WASHINGTON, D.C. — In a global economy, it benefits everyone to ensure that all children have access to a quality education. When children are equipped with basic skills including reading, writing, science, and math, it creates a bright future for the world. The goal of the READ Act is to provide universal basic education and improve the quality of that education for all boys and girls. Here are 10 facts about the READ Act (S. 623):

  1. READ Act stands for Reinforcing Education Accountability in Development Act.
  2. The READ Act is sponsored by Sen. Marco Rubio (R-FL) and co-sponsored by Sen. Richard J. Durbin (D -IL), Sen. Christopher A. Coons (D-DE), Sen. Jeanne Shaheen (D-NH) and Sen.

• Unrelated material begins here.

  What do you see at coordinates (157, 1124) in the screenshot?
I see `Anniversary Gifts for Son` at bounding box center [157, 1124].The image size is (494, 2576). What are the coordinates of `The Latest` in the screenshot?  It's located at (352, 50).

Shelley Moore Capito (R-WV).
  3. The U.S. House of Representatives passed the READ Act on January 24 — only 24 hours after it was introduced.
  4. The READ Act provides access to education for some of the 263 million children who are not in school or who do not have access to education because of war or political instability.
  5. The READ Act will help to develop and implement a strategy that provides improved educational opportunities.
  6. The act addresses barriers to school attendance and completion such as conflict and political instability.
  7. The act aims to help countries to strengthen the education systems increasing capacity and promoting long-term sustainability
  8. The act ensures that U.S. contributions are utilized more effectively and efficiently to achieve the greatest impact. Creates a structure that prioritizes and directs aid to those in the greatest need.
  9. The act creates the position of “Senior Coordinator” at USAID. The Senior Coordinator will be responsible for developing, implementing, and coordinating U.S. basic education programs.
  10. The act creates a framework that improves accountability and transparency of basic education programs so U.S. Congress and citizens can see how funds are used and how those funds are helping.

The benefits of education are clear. Still, more needs to be done to ensure that girls and boys living in areas affected by war and political instability receive a quality education. These 10 facts about the READ Act show a few of the strategies the U.S. is trying to implement to make sure universal education is a reality for all children.